Les relations entre le Burkina Faso et la Côte d’Ivoire traversent une nouvelle zone de turbulence. Le 28 septembre 2025, le capitaine Ibrahim Traoré, chef de la junte burkinabè, a confirmé l’arrestation, fin août, de six fonctionnaires ivoiriens de la Direction ivoirienne d’aide et d’assistance aux réfugiés et apatrides (DAARA). Accusés d’espionnage, ces agents avaient franchi la frontière burkinabè lors d’une mission d’identification de réfugiés dans le nord-est de la Côte d’Ivoire. Selon le capitaine Traoré, “chaque fois que quelqu’un franchit la frontière, mène des actions, pose des questions et fait des enquêtes ; c’est de l’espionnage”.

L’arrestation a été effectuée par des supplétifs de l’armée burkinabè, les Volontaires pour la défense de la patrie (VDP), et les six fonctionnaires ont été transférés à Ouagadougou pour des interrogatoires. Le gouvernement ivoirien a exprimé son incompréhension face à cet incident, soulignant que les agents étaient en mission humanitaire et non en activité d’espionnage. Le porte-parole du gouvernement ivoirien a indiqué que des démarches étaient en cours pour obtenir leur libération.

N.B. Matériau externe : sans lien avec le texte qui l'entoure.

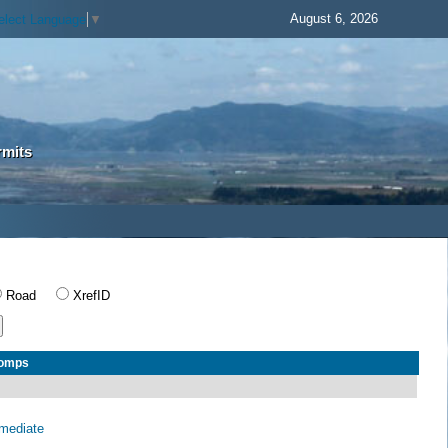
August 6, 2026
elect Language
▼
rmits
Road
XrefID
Comps
rmediate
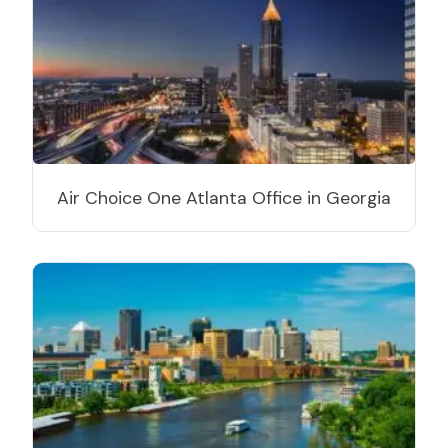
Air Choice One Atlanta Office in Georgia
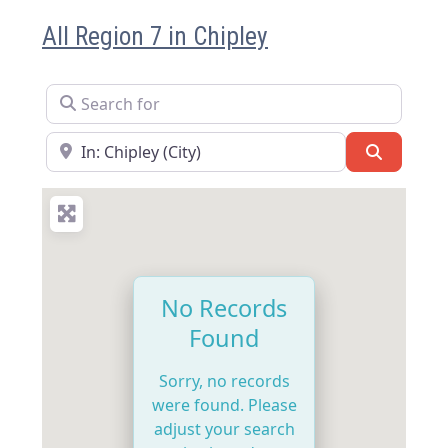
All Region 7 in Chipley
Search for
Near
Search
No Records
Found
Sorry, no records
were found. Please
adjust your search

Cette arrestation survient dans un contexte de tensions croissantes entre les deux pays. En juillet 2025, l’influenceur burkinabè Alino Faso, également connu sous le nom d’Alain Christophe Traoré, est décédé en détention en Côte d’Ivoire. Bien que les autorités ivoiriennes aient déclaré qu’il s’était suicidé, le gouvernement burkinabè a rejeté cette version, la qualifiant de “meurtre lâche” et exigeant la restitution de son corps.

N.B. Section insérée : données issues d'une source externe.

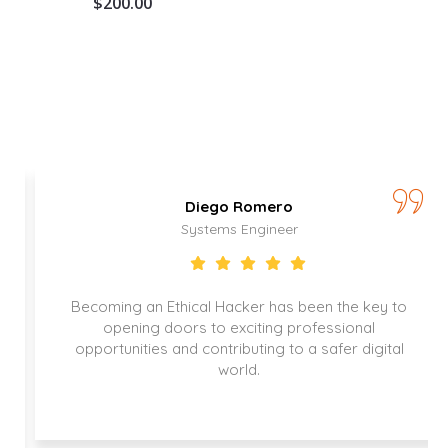
$
200.00
Diego Romero
Systems Engineer
Becoming an Ethical Hacker has been the key to
opening doors to exciting professional
opportunities and contributing to a safer digital
world.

Les tensions frontalières entre le Burkina Faso et la Côte d’Ivoire ne sont pas nouvelles. La frontière commune, longue de près de 600 kilomètres, est souvent le théâtre d’incidents, notamment liés à la circulation transfrontalière de personnes et de biens. Les autorités burkinabè ont renforcé le contrôle de cette frontière pour prévenir les infiltrations et protéger les missions humanitaires.

Les relations diplomatiques entre Abidjan et Ouagadougou restent fragiles. Les arrestations réciproques, combinées à des incidents tragiques comme la mort d’Alino Faso, illustrent la difficulté des deux pays à établir une coopération sécuritaire efficace. Les récents événements soulignent les enjeux géopolitiques et sécuritaires dans la région. Sur le plan diplomatique, la situation pourrait nécessiter des négociations bilatérales pour prévenir de nouveaux incidents. Sur le plan sécuritaire, le Burkina Faso devra renforcer le contrôle de sa frontière pour éviter les infiltrations et protéger les missions humanitaires.